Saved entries

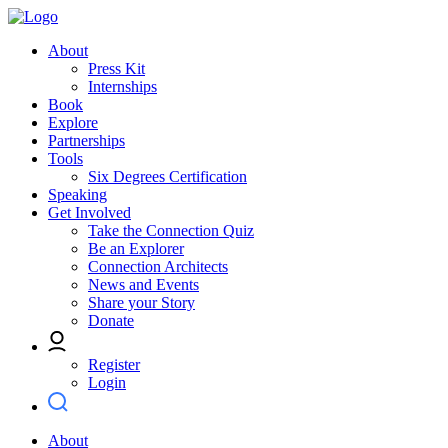
About
Press Kit
Internships
Book
Explore
Partnerships
Tools
Six Degrees Certification
Speaking
Get Involved
Take the Connection Quiz
Be an Explorer
Connection Architects
News and Events
Share your Story
Donate
Register
Login
About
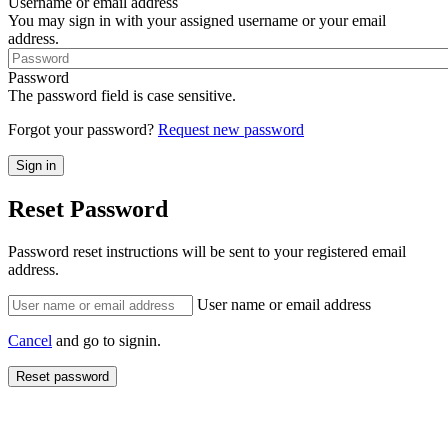
Username or email address
You may sign in with your assigned username or your email
address.
Password
The password field is case sensitive.
Forgot your password?
Request new password
Reset Password
Password reset instructions will be sent to your registered email
address.
User name or email address
Cancel
and go to signin.
Reset password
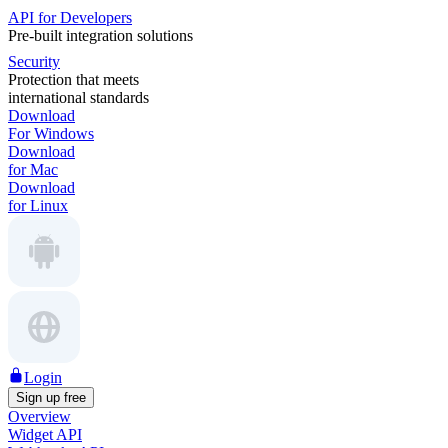
API for Developers
Pre-built integration solutions
Security
Protection that meets
international standards
Download
For Windows
Download
for Mac
Download
for Linux
Login
Sign up free
Overview
Widget API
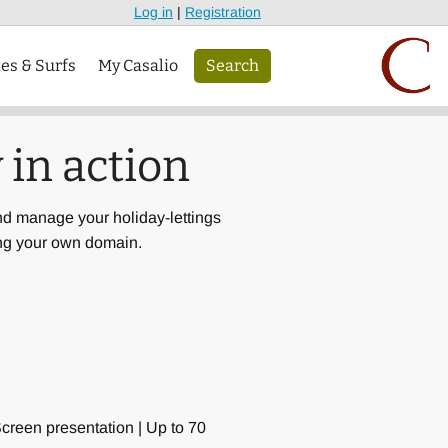
Log in
|
Registration
tes & Surfs
My Casalio
Search
 in action
nd manage your holiday-lettings
ing your own domain.
Screen presentation | Up to 70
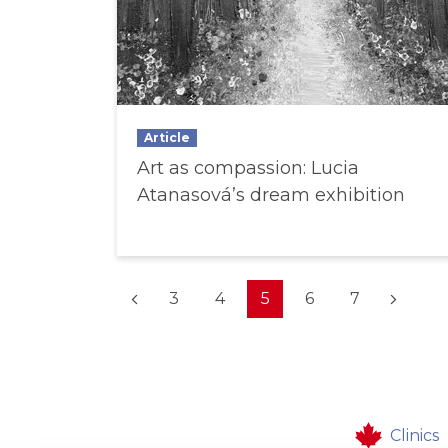
Article
Art as compassion: Lucia
Atanasová’s dream exhibition
(current)
3
4
5
6
7
Clinics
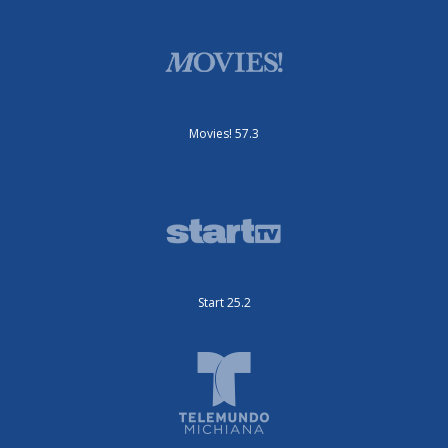
Movies! 57.3
Start 25.2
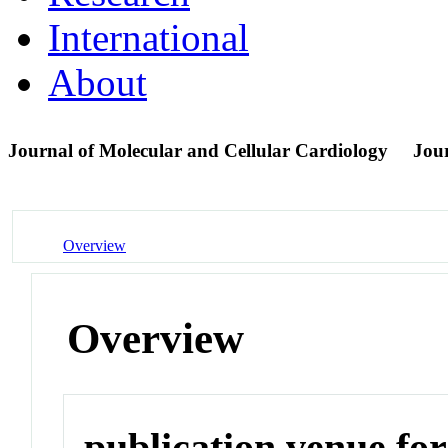
International
About
Journal of Molecular and Cellular Cardiology
Jou
Overview
Overview
publication venue for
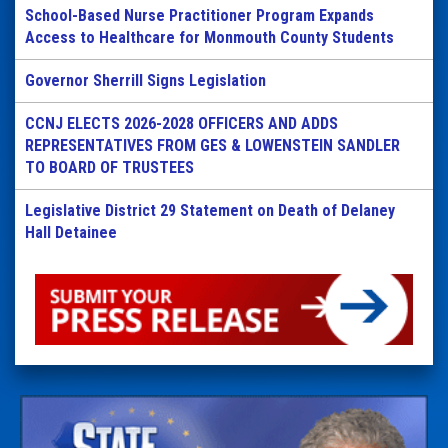
School-Based Nurse Practitioner Program Expands
Access to Healthcare for Monmouth County Students
Governor Sherrill Signs Legislation
CCNJ ELECTS 2026-2028 OFFICERS AND ADDS
REPRESENTATIVES FROM GES & LOWENSTEIN SANDLER
TO BOARD OF TRUSTEES
Legislative District 29 Statement on Death of Delaney
Hall Detainee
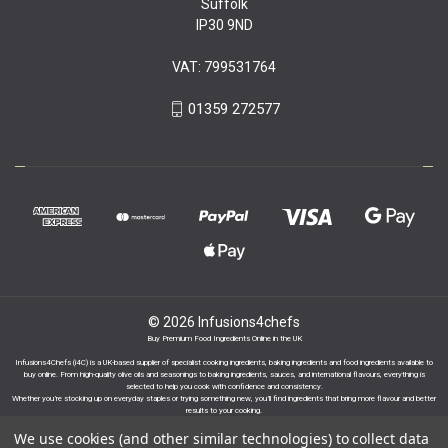
Suffolk
IP30 9ND
VAT: 799531764
01359 272577
© 2026 Infusions4chefs
Buy Premium Food Ingredients Online in the UK
Infusions4Chefs (i4C) is a UK-based supplier of specialist cooking ingredients, baking ingredients and food ingredients available to
buy online. From high-quality olive oils and seasonings to baking ingredients, sauces, and international flavours, everything is
selected to help you cook with confidence and consistency.
Whether you’re stocking up on everyday staples or trying something new, you’ll find ingredients that bring more flavour and better
results to your cooking.
We use cookies (and other similar technologies) to collect data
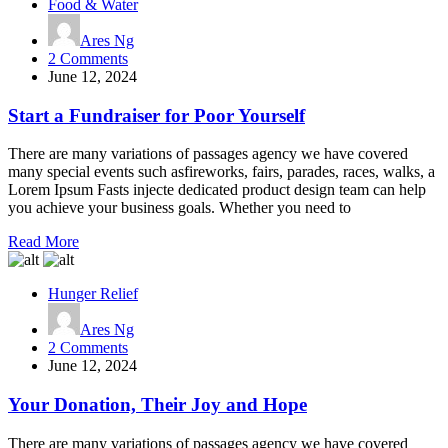
Food & Water
Ares Ng
on
2 Comments
Start
June 12, 2024
a
Fundraiser
Start a Fundraiser for Poor Yourself
for
Poor
There are many variations of passages agency we have covered
Yourself
many special events such asfireworks, fairs, parades, races, walks, a
Lorem Ipsum Fasts injecte dedicated product design team can help
you achieve your business goals. Whether you need to
Read More
Hunger Relief
Ares Ng
on
2 Comments
Your
June 12, 2024
Donation,
Their
Your Donation, Their Joy and Hope
Joy
and
There are many variations of passages agency we have covered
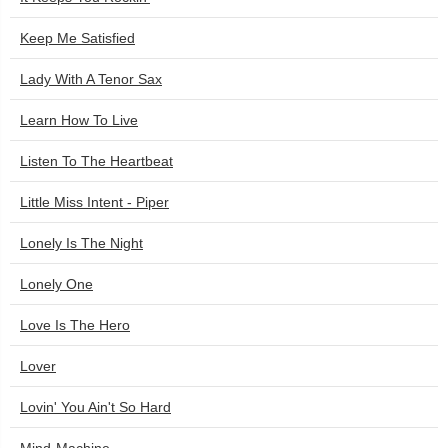
Keep Me Satisfied
Lady With A Tenor Sax
Learn How To Live
Listen To The Heartbeat
Little Miss Intent - Piper
Lonely Is The Night
Lonely One
Love Is The Hero
Lover
Lovin' You Ain't So Hard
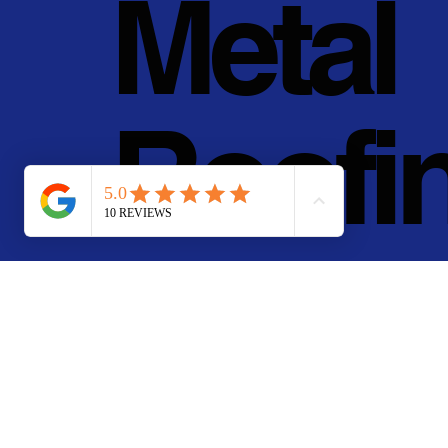
Metal
Roofi
g, Inc.
© 2011 - 2025 • Pan Pa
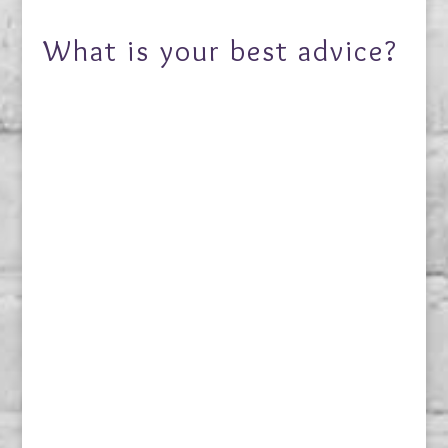
What is your best advice?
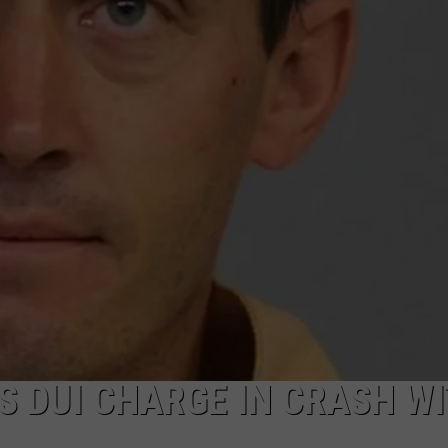
DAILY NEWSLETTER
S DUI CHARGE IN CRASH W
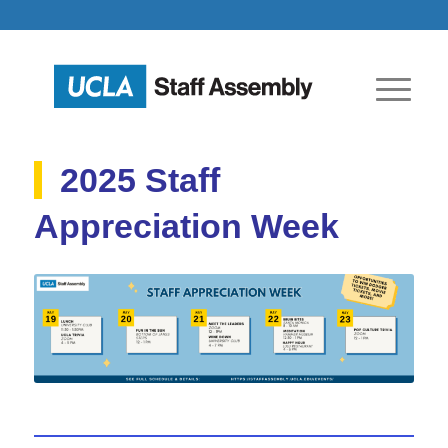
2025 Staff
Appreciation Week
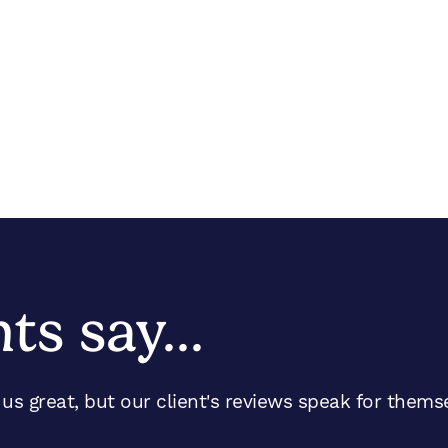
nts say…
s great, but our client's reviews speak for thems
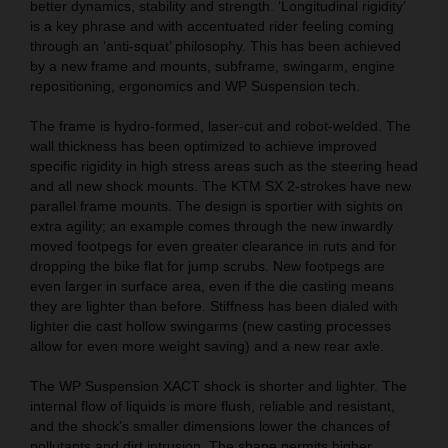
better dynamics, stability and strength. ‘Longitudinal rigidity’
is a key phrase and with accentuated rider feeling coming
through an ‘anti-squat’ philosophy. This has been achieved
by a new frame and mounts, subframe, swingarm, engine
repositioning, ergonomics and WP Suspension tech.
The frame is hydro-formed, laser-cut and robot-welded. The
wall thickness has been optimized to achieve improved
specific rigidity in high stress areas such as the steering head
and all new shock mounts. The KTM SX 2-strokes have new
parallel frame mounts. The design is sportier with sights on
extra agility; an example comes through the new inwardly
moved footpegs for even greater clearance in ruts and for
dropping the bike flat for jump scrubs. New footpegs are
even larger in surface area, even if the die casting means
they are lighter than before. Stiffness has been dialed with
lighter die cast hollow swingarms (new casting processes
allow for even more weight saving) and a new rear axle.
The WP Suspension XACT shock is shorter and lighter. The
internal flow of liquids is more flush, reliable and resistant,
and the shock’s smaller dimensions lower the chances of
pollutants and dirt intrusion. The shape permits higher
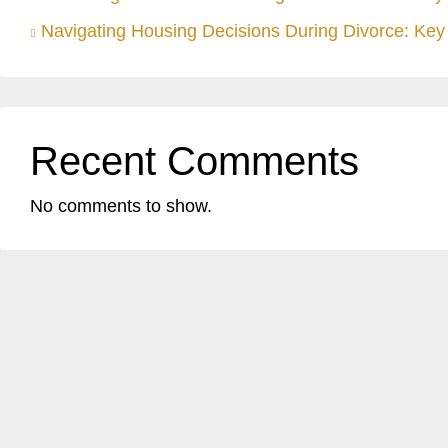
Navigating Housing Decisions During Divorce: Key 
Recent Comments
No comments to show.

Assignment
Lines that hold the word "design" are the ones to copy from the entries above.

Response
Lorem Ipsum Fasts injecte dedicated product design team can help
parallel frame mounts. The design is sportier with sights on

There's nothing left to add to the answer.